Do I need to hold the asset in my balance to open a short?

No, in margin trading, you borrow the asset from the exchange. The main thing is to have a sufficient amount of collateral.

How to avoid liquidation?

Set stop-losses, monitor the margin, use small leverage, and if necessary – top up the account to maintain the required level of collateral.

Does it make sense to trade with leverage in the long term?

It all depends on the situation and the trader's experience. For example, if a newcomer to the market has opened a long position with 10x leverage, it is definitely not worth holding for long. If volatility starts in the market, they may not understand how to act correctly, which will lead to significant losses. At the same time, experienced traders can hold positions with leverage for months, clearly understanding how they need to act.

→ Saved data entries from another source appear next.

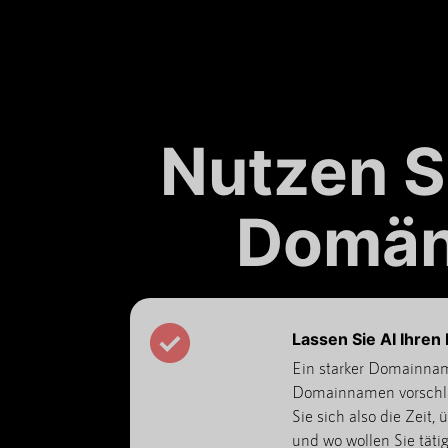
Nutzen S
Domän
Lassen Sie AI Ihre
Ein starker Domainnam
Domainnamen vorschlag
Sie sich also die Zeit
und wo wollen Sie täti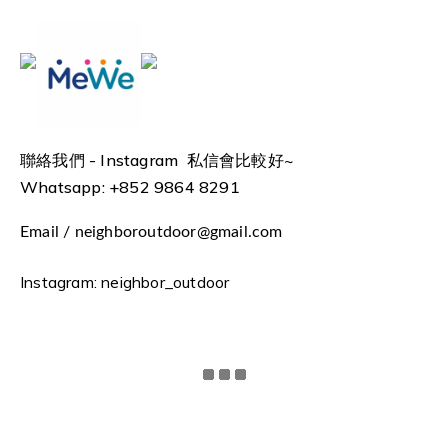
聯絡我們 -
Instagram 私信會比較好~
Whatsapp: +852 9864 8291
Email / neighboroutdoor@gmail.com
Instagram: neighbor_outdoor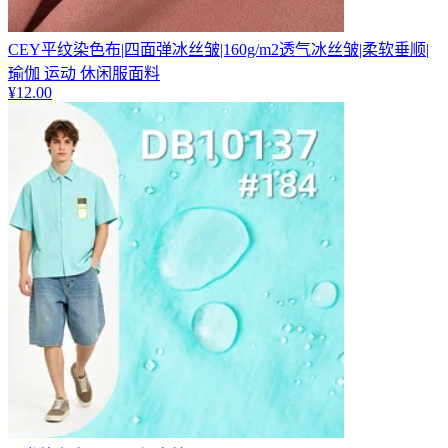
CEY平纹染色布|四面弹冰丝皱|160g/m2透气冰丝皱|柔软垂顺|
瑜伽 运动 休闲服面料
¥
12.00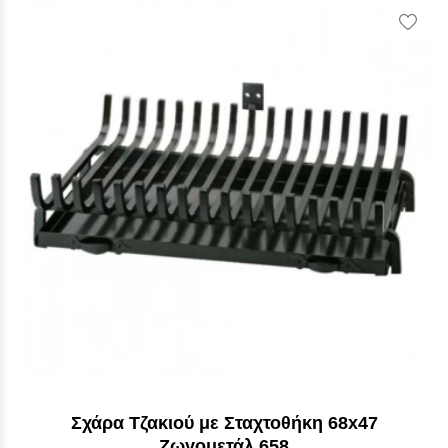
Vie
Wish
Σχάρα Τζακιού με Σταχτοθήκη 68x47
Ζωγομετάλ 658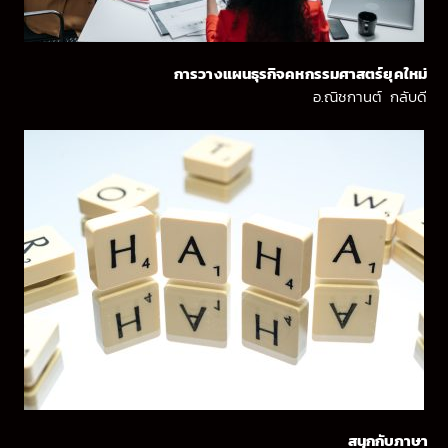
การวางแผนธุรกิจคหกรรมศาสตร์ยุคใหม่
อ.ณิชกานต์ กลับดี
สนุกกับภาษา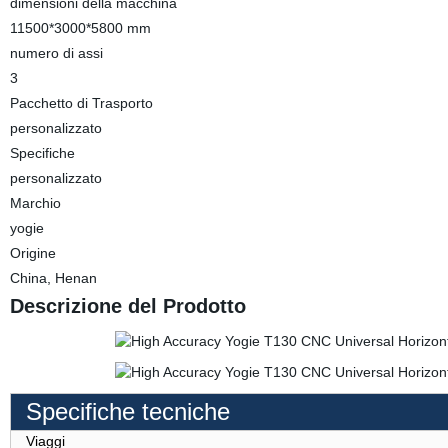
dimensioni della macchina
11500*3000*5800 mm
numero di assi
3
Pacchetto di Trasporto
personalizzato
Specifiche
personalizzato
Marchio
yogie
Origine
China, Henan
Descrizione del Prodotto
Specifiche tecniche
Viaggi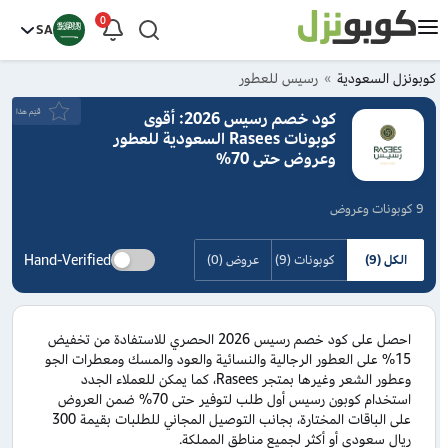
0
SA
كوبونزل السعودية
رسيس للعطور
قيَم هذا
كود خصم رسيس 2026: أقوى
كوبونات Rasees السعودية للعطور
وعروض حتى 70%
9 كوبونات وعروض
Hand-Verified
الكل (9)
كوبونات (9)
عروض (0)
احصل على كود خصم رسيس 2026 الحصري للاستفادة من تخفيض
15% على العطور الرجالية والنسائية والعود والمسك ومعطرات الجو
وعطور الشعر وغيرها بمتجر Rasees، كما يمكن للعملاء الجدد
استخدام كوبون رسيس أول طلب لتوفير حتى 70% ضمن العروض
على الباقات المختارة، بجانب التوصيل المجاني للطلبات بقيمة 300
ريال سعودي أو أكثر لجميع مناطق المملكة.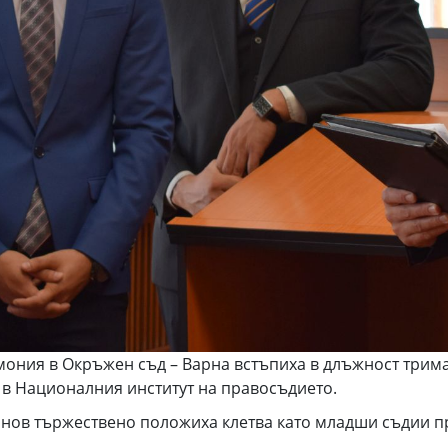
мония в Окръжен съд – Варна встъпиха в длъжност трима
в Националния институт на правосъдието.
инов тържествено положиха клетва като младши съдии п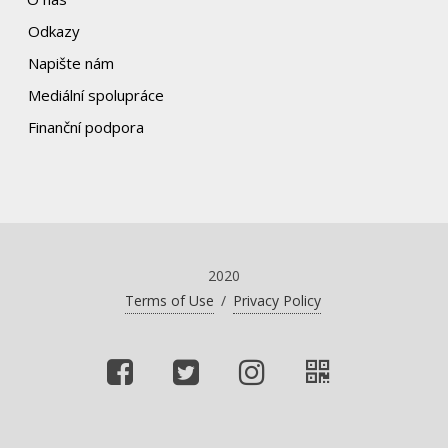
Odkazy
Napište nám
Mediální spolupráce
Finanční podpora
2020
Terms of Use
/
Privacy Policy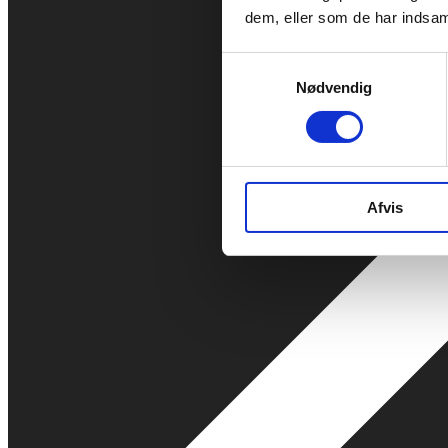
dem, eller som de har indsaml
Samtykkevalg
Nødvendig
Afvis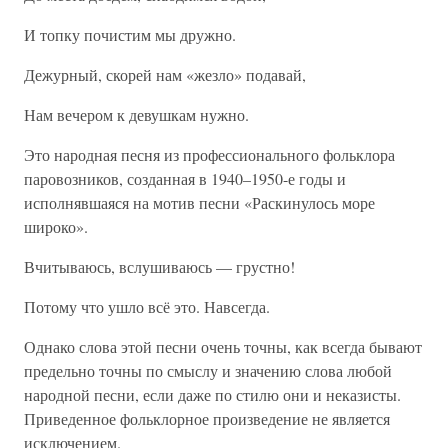
И топку почистим мы дружно.
Дежурный, скорей нам «жезло» подавай,
Нам вечером к девушкам нужно.
Это народная песня из профессионального фольклора
паровозников, созданная в 1940–1950-е годы и
исполнявшаяся на мотив песни «Раскинулось море
широко».
Вчитываюсь, вслушиваюсь — грустно!
Потому что ушло всё это. Навсегда.
Однако слова этой песни очень точны, как всегда бывают
предельно точны по смыслу и значению слова любой
народной песни, если даже по стилю они и неказисты.
Приведенное фольклорное произведение не является
исключением.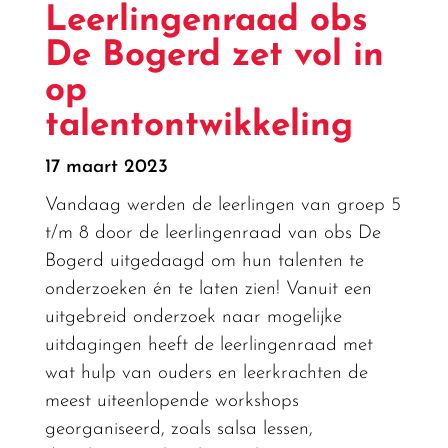
Leerlingenraad obs
De Bogerd zet vol in
op
talentontwikkeling
17 maart 2023
Vandaag werden de leerlingen van groep 5
t/m 8 door de leerlingenraad van obs De
Bogerd uitgedaagd om hun talenten te
onderzoeken én te laten zien! Vanuit een
uitgebreid onderzoek naar mogelijke
uitdagingen heeft de leerlingenraad met
wat hulp van ouders en leerkrachten de
meest uiteenlopende workshops
georganiseerd, zoals salsa lessen,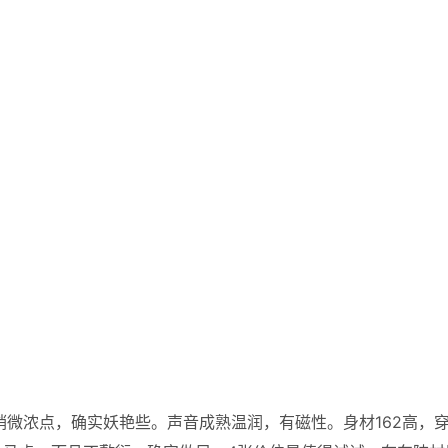
稍微浓点，确实妖艳些。声音成熟温润，有磁性。身材162高，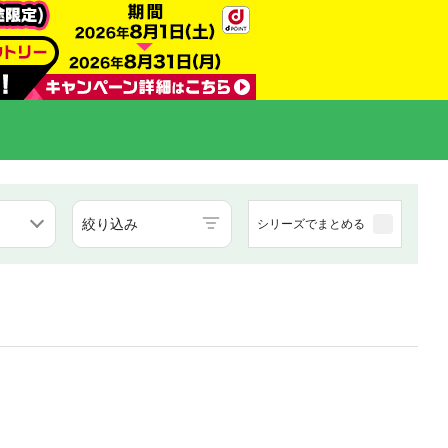
絞り込み
シリーズでまとめる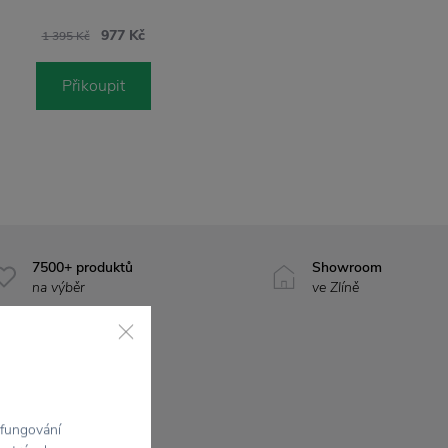
977 Kč
1 395 Kč
Přikoupit
7500+ produktů
Showroom
na výběr
ve Zlíně
 fungování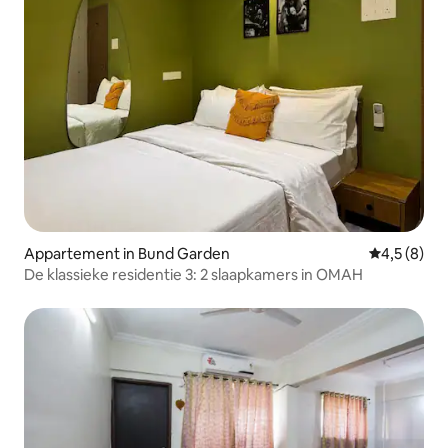
Appartement in Bund Garden
Gemiddelde 
4,5 (8)
De klassieke residentie 3: 2 slaapkamers in OMAH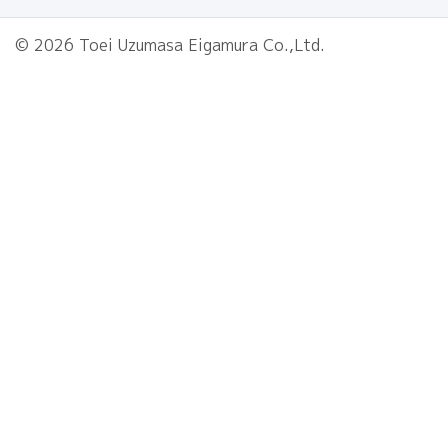
© 2026 Toei Uzumasa Eigamura Co.,Ltd.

Conclusion and recommendations for leverage trading

Leverage is a powerful tool that, with a competent approach, can significantly accelerate capital growth. However, it is worth remembering: the higher the leverage, the higher the risk. This is not a way to "get rich in a day," but a lever that requires discipline, knowledge, and risk management.

Basic recommendations:

  1. Start small;
  2. Use stop orders;
  3. Always know where your liquidation level is;
  4. Do not bet the entire deposit;
  5. Emotions are the trader's main enemy. Stay cool-headed.

And remember: in the crypto market, the winner is not the one who risks more, but the one who risks consciously.